Oeceoclades maculata flower

    Oeceoclades maculata flower
    Author: Ivan Lätti
    Photographer: Judd Kirkel Welwitch

    Oeceoclades maculata, sometimes known as the monk orchid or African spotted orchid is a terrestrial orchid, a perennial herb reaching 30 cm in height.

    The plant grows dark, purplish green pseudobulbs. The leaves on short stalks are thick, borne horizontally; their surfaces mottled or spotted grey-green. The leaf blade becomes 15 cm long, 1,5 cm wide, sometimes wider.

    The inflorescences are simple or branched, bearing about 30 cream and pink flowers. The side-lobes of the lip are notably pinkish red, in the photo striped so and curving up. The elliptic sepals taper to acutely pointed tips.

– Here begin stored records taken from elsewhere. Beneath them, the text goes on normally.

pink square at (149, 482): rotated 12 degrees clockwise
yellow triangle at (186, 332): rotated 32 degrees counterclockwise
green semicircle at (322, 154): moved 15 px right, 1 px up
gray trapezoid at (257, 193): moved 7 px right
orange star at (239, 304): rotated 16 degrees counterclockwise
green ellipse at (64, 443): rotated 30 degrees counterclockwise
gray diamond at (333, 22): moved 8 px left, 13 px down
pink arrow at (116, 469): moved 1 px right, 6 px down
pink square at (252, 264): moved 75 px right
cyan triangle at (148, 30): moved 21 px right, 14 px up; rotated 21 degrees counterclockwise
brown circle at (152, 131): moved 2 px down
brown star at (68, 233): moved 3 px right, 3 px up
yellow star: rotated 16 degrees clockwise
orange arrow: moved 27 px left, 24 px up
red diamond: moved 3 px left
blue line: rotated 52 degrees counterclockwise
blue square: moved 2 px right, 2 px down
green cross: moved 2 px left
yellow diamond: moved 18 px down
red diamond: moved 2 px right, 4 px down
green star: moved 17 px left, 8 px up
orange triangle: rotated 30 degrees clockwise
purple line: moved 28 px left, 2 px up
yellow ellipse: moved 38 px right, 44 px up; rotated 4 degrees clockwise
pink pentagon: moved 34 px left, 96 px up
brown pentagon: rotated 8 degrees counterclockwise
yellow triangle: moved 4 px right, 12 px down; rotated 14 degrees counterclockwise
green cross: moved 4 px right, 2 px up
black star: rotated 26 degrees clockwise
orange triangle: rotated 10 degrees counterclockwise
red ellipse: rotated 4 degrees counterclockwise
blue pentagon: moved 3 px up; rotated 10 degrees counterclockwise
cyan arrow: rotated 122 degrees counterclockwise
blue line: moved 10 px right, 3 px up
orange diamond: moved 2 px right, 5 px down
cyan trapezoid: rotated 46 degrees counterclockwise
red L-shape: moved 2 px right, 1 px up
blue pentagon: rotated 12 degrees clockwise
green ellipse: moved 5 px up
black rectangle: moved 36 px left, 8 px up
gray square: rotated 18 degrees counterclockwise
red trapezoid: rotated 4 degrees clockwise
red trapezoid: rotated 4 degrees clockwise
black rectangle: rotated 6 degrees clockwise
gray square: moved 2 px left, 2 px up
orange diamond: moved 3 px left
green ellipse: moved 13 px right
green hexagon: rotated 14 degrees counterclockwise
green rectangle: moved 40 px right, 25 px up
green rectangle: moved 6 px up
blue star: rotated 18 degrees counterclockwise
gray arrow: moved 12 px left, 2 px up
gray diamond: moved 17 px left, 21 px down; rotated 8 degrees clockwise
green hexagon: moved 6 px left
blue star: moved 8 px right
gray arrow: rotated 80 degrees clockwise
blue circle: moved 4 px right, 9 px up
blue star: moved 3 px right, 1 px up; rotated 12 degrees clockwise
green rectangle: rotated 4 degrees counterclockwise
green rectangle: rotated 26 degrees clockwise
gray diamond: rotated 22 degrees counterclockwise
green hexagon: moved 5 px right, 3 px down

The pair of lateral petals cohere over the column below the dorsal sepal. The spur is club-shaped, below the square-tipped, notched lip. Flowering happens from late summer to mid-autumn.

    The species distribution is widespread in tropical parts of Africa and America, but in South Africa known only in coastal KwaZulu-Natal where the plants are mostly hard to spot, growing in deep shade in leaf litter on forest floors. The species is rare, but not considered to be threatened in its habitat early in the twenty first century.

    O. mackenii that used to be Eulophia mackenii is the same species as the above (Pooley, 1998; www.redlist.sanbi.org).